Well, you can imagine how surprised I was to see someone reinventing Forth.
In an indirect threaded interpreter, each op — let's call them words, for the hell of it — is represented by an index into some table holding an address to the code. (Or, in Forth, an address of a word definition, which contains an address of the code to run.)
In a direct-threaded interpreter, each words is represented by the address of the code itself, so the interpreter — which we'll call NEXT — is basically a repeated indirect jump.
At least one Forth saw the obvious next step in performance: replace each reference to a compiled word with a CALL instruction to its address, instead of the address. (This isn't a huge leap for Forth. Direct-threaded Forths usually have a CALL instruction in the word definition's code slot anyway.) On the machine in question (I don't remember which), they used a within-segment jump instruction, and were able to squeeze it the same space that would have been required for the direct-threaded address.
Evidently, this approach has been rediscovered, under the name "context threading."

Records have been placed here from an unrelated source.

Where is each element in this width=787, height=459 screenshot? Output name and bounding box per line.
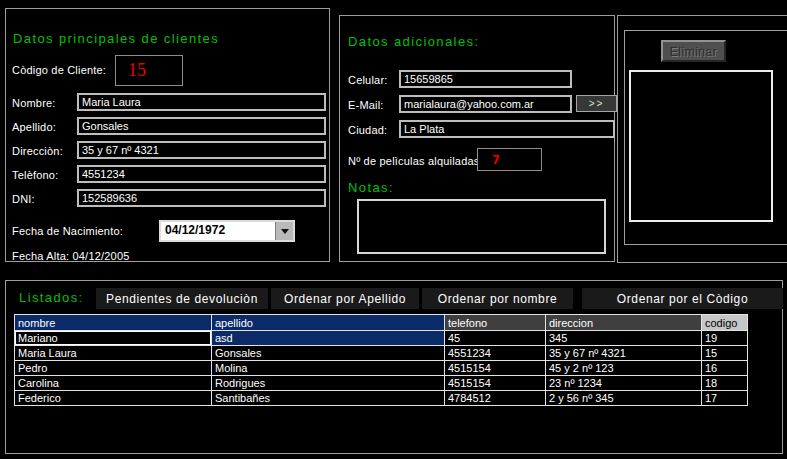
email-send-button[interactable]: >> [576, 95, 617, 112]
email-label: E-Mail: [348, 99, 384, 112]
panel-datos-principales: Datos principales de clientes Còdigo de … [5, 8, 330, 262]
apellido-label: Apellido: [12, 121, 56, 134]
grid-cell[interactable]: 4784512 [445, 391, 546, 406]
grid-header-row: nombre apellido telefono direccion codig… [15, 315, 748, 331]
pendientes-devolucion-button[interactable]: Pendientes de devoluciòn [96, 288, 268, 309]
grid-cell[interactable]: 16 [702, 361, 748, 376]
grid-cell[interactable]: 23 nº 1234 [546, 376, 702, 391]
clientes-data-grid: nombre apellido telefono direccion codig… [14, 314, 748, 406]
peliculas-alquiladas-label: Nº de pelìculas alquiladas: [348, 155, 483, 168]
grid-cell[interactable]: Maria Laura [15, 346, 212, 361]
grid-cell[interactable]: 45 y 2 nº 123 [546, 361, 702, 376]
grid-cell[interactable]: Carolina [15, 376, 212, 391]
dni-label: DNI: [12, 193, 35, 206]
ordenar-apellido-button[interactable]: Ordenar por Apellido [271, 288, 419, 309]
grid-cell[interactable]: 4551234 [445, 346, 546, 361]
email-input[interactable] [399, 95, 572, 113]
grid-cell[interactable]: 4515154 [445, 361, 546, 376]
fecha-alta-label: Fecha Alta: 04/12/2005 [12, 250, 130, 263]
eliminar-button[interactable]: Eliminar [661, 40, 726, 62]
grid-cell[interactable]: Federico [15, 391, 212, 406]
telefono-label: Telèfono: [12, 169, 58, 182]
ordenar-codigo-button[interactable]: Ordenar por el Còdigo [582, 288, 783, 309]
grid-cell[interactable]: Rodrigues [212, 376, 445, 391]
column-header-nombre[interactable]: nombre [15, 315, 212, 331]
apellido-input[interactable] [77, 117, 326, 135]
dni-input[interactable] [77, 189, 326, 207]
grid-cell[interactable]: 35 y 67 nº 4321 [546, 346, 702, 361]
direccion-input[interactable] [77, 141, 326, 159]
table-row[interactable]: Maria Laura Gonsales 4551234 35 y 67 nº … [15, 346, 748, 361]
table-row[interactable]: Pedro Molina 4515154 45 y 2 nº 123 16 [15, 361, 748, 376]
chevron-down-icon [281, 229, 289, 234]
nombre-input[interactable] [77, 93, 326, 111]
nombre-label: Nombre: [12, 97, 56, 110]
celular-label: Celular: [348, 74, 388, 87]
birthdate-dropdown-button[interactable] [275, 222, 293, 240]
column-header-direccion[interactable]: direccion [546, 315, 702, 331]
grid-cell[interactable]: Gonsales [212, 346, 445, 361]
codigo-cliente-value: 15 [116, 60, 146, 81]
grid-cell[interactable]: Molina [212, 361, 445, 376]
panel-datos-adicionales: Datos adicionales: Celular: E-Mail: >> C… [339, 15, 615, 262]
panel-title-listados: Listados: [19, 290, 84, 305]
ciudad-label: Ciudad: [348, 124, 387, 137]
telefono-input[interactable] [77, 165, 326, 183]
grid-cell[interactable]: 4515154 [445, 376, 546, 391]
grid-cell[interactable]: Santibañes [212, 391, 445, 406]
notas-textarea[interactable] [357, 199, 606, 254]
column-header-codigo[interactable]: codigo [702, 315, 748, 331]
grid-cell[interactable]: 19 [702, 331, 748, 346]
grid-cell[interactable]: 18 [702, 376, 748, 391]
grid-cell[interactable]: Mariano [15, 331, 212, 346]
panel-listados: Listados: Pendientes de devoluciòn Orden… [5, 280, 783, 454]
grid-cell[interactable]: 345 [546, 331, 702, 346]
celular-input[interactable] [399, 70, 572, 88]
ciudad-input[interactable] [399, 120, 615, 138]
panel-title-datos-principales: Datos principales de clientes [13, 31, 219, 46]
notas-label: Notas: [348, 180, 394, 195]
table-row[interactable]: Carolina Rodrigues 4515154 23 nº 1234 18 [15, 376, 748, 391]
table-row[interactable]: Federico Santibañes 4784512 2 y 56 nº 34… [15, 391, 748, 406]
column-header-apellido[interactable]: apellido [212, 315, 445, 331]
peliculas-alquiladas-box: 7 [477, 148, 542, 171]
app-window: Datos principales de clientes Còdigo de … [0, 0, 787, 459]
grid-cell[interactable]: 15 [702, 346, 748, 361]
grid-cell[interactable]: asd [212, 331, 445, 346]
ordenar-nombre-button[interactable]: Ordenar por nombre [422, 288, 573, 309]
photo-picture-box [629, 70, 773, 222]
grid-cell[interactable]: 2 y 56 nº 345 [546, 391, 702, 406]
fecha-nacimiento-label: Fecha de Nacimiento: [12, 225, 123, 238]
direccion-label: Direcciòn: [12, 145, 63, 158]
grid-cell[interactable]: 17 [702, 391, 748, 406]
column-header-telefono[interactable]: telefono [445, 315, 546, 331]
grid-cell[interactable]: Pedro [15, 361, 212, 376]
peliculas-alquiladas-value: 7 [478, 152, 500, 167]
birthdate-value: 04/12/1972 [161, 222, 275, 240]
codigo-cliente-label: Còdigo de Cliente: [12, 64, 106, 77]
codigo-cliente-box: 15 [115, 55, 183, 86]
birthdate-combobox[interactable]: 04/12/1972 [159, 220, 295, 242]
panel-title-datos-adicionales: Datos adicionales: [348, 34, 479, 49]
grid-cell[interactable]: 45 [445, 331, 546, 346]
table-row[interactable]: Mariano asd 45 345 19 [15, 331, 748, 346]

Context threading does bring a few significant advancements to the table: it generates the calls at runtime from the original bytecode, and inlines basic flow control among all those CALL instructions. This isn't possible in Forth without a lot of trickery, for the same reason it's difficult in Smalltalk: there are no built-in flow control mechanisms. However, high-performance subroutine-threaded Forths will inline short, common words — and you don't get much shorter or more common than IF/ELSE/THEN.
Speaking of which, context threading seems to rely on the original bytecode to resolve flow control operations, where Forth would simply modify the return address.
(Incidentally: yes, this is one of the two tricks I used in the Mongoose interpreter to improve indirect branch prediction. Forth has a lot of good ideas to steal.)